◆ **Task objective**: Output the whole listing with nothing altered.

◆ **Record extracts**:
........

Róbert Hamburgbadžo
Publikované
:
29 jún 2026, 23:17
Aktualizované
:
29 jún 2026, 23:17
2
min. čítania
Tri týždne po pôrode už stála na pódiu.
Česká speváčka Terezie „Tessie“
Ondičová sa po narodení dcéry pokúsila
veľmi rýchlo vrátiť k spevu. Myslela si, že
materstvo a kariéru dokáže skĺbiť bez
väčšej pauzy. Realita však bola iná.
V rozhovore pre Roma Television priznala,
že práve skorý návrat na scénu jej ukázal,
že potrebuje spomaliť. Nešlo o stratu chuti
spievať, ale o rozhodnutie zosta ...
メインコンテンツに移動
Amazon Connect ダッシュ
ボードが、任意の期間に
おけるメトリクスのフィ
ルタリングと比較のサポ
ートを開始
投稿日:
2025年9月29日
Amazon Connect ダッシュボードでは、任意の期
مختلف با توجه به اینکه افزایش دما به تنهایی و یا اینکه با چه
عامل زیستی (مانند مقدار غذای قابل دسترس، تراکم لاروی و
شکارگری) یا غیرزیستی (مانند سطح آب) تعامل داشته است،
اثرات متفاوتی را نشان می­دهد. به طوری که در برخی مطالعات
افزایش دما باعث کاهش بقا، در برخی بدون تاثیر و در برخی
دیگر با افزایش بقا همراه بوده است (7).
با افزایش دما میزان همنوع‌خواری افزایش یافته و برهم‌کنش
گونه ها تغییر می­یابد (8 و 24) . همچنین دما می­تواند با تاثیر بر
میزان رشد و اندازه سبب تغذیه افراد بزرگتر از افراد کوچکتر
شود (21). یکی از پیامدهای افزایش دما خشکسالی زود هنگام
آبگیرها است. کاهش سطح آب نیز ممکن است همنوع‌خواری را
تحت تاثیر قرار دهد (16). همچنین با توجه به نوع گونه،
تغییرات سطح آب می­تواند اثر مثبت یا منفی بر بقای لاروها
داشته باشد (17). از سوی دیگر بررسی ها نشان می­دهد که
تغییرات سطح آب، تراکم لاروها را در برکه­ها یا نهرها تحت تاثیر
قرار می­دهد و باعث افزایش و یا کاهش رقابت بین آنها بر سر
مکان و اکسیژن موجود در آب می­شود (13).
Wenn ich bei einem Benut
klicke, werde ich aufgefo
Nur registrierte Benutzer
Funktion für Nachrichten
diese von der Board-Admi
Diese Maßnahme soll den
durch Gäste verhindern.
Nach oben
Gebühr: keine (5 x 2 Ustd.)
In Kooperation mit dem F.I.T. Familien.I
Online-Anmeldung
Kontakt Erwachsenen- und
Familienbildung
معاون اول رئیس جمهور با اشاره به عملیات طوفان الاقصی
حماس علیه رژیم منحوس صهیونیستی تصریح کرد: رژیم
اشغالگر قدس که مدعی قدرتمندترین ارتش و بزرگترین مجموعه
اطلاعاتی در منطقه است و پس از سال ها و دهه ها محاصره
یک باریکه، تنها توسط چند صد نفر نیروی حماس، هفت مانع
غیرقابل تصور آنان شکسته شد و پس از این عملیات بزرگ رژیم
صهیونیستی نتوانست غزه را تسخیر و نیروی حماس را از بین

........

◆ **Result below**:
Róbert Hamburgbadžo
Publikované
:
29 jún 2026, 23:17
Aktualizované
:
29 jún 2026, 23:17
2
min. čítania
Tri týždne po pôrode už stála na pódiu.
Česká speváčka Terezie „Tessie“
Ondičová sa po narodení dcéry pokúsila
veľmi rýchlo vrátiť k spevu. Myslela si, že
materstvo a kariéru dokáže skĺbiť bez
väčšej pauzy. Realita však bola iná.
V rozhovore pre Roma Television priznala,
že práve skorý návrat na scénu jej ukázal,
že potrebuje spomaliť. Nešlo o stratu chuti
spievať, ale o rozhodnutie zosta ...
メインコンテンツに移動
Amazon Connect ダッシュ
ボードが、任意の期間に
おけるメトリクスのフィ
ルタリングと比較のサポ
ートを開始
投稿日:
2025年9月29日
Amazon Connect ダッシュボードでは、任意の期
مختلف با توجه به اینکه افزایش دما به تنهایی و یا اینکه با چه
عامل زیستی (مانند مقدار غذای قابل دسترس، تراکم لاروی و
شکارگری) یا غیرزیستی (مانند سطح آب) تعامل داشته است،
اثرات متفاوتی را نشان می­دهد. به طوری که در برخی مطالعات
افزایش دما باعث کاهش بقا، در برخی بدون تاثیر و در برخی
دیگر با افزایش بقا همراه بوده است (7).
با افزایش دما میزان همنوع‌خواری افزایش یافته و برهم‌کنش
گونه ها تغییر می­یابد (8 و 24) . همچنین دما می­تواند با تاثیر بر
میزان رشد و اندازه سبب تغذیه افراد بزرگتر از افراد کوچکتر
شود (21). یکی از پیامدهای افزایش دما خشکسالی زود هنگام
آبگیرها است. کاهش سطح آب نیز ممکن است همنوع‌خواری را
تحت تاثیر قرار دهد (16). همچنین با توجه به نوع گونه،
تغییرات سطح آب می­تواند اثر مثبت یا منفی بر بقای لاروها
داشته باشد (17). از سوی دیگر بررسی ها نشان می­دهد که
تغییرات سطح آب، تراکم لاروها را در برکه­ها یا نهرها تحت تاثیر
قرار می­دهد و باعث افزایش و یا کاهش رقابت بین آنها بر سر
مکان و اکسیژن موجود در آب می­شود (13).
Wenn ich bei einem Benut
klicke, werde ich aufgefo
Nur registrierte Benutzer
Funktion für Nachrichten
diese von der Board-Admi
Diese Maßnahme soll den
durch Gäste verhindern.
Nach oben
Gebühr: keine (5 x 2 Ustd.)
In Kooperation mit dem F.I.T. Familien.I
Online-Anmeldung
Kontakt Erwachsenen- und
Familienbildung
معاون اول رئیس جمهور با اشاره به عملیات طوفان الاقصی
حماس علیه رژیم منحوس صهیونیستی تصریح کرد: رژیم
اشغالگر قدس که مدعی قدرتمندترین ارتش و بزرگترین مجموعه
اطلاعاتی در منطقه است و پس از سال ها و دهه ها محاصره
یک باریکه، تنها توسط چند صد نفر نیروی حماس، هفت مانع
غیرقابل تصور آنان شکسته شد و پس از این عملیات بزرگ رژیم
صهیونیستی نتوانست غزه را تسخیر و نیروی حماس را از بین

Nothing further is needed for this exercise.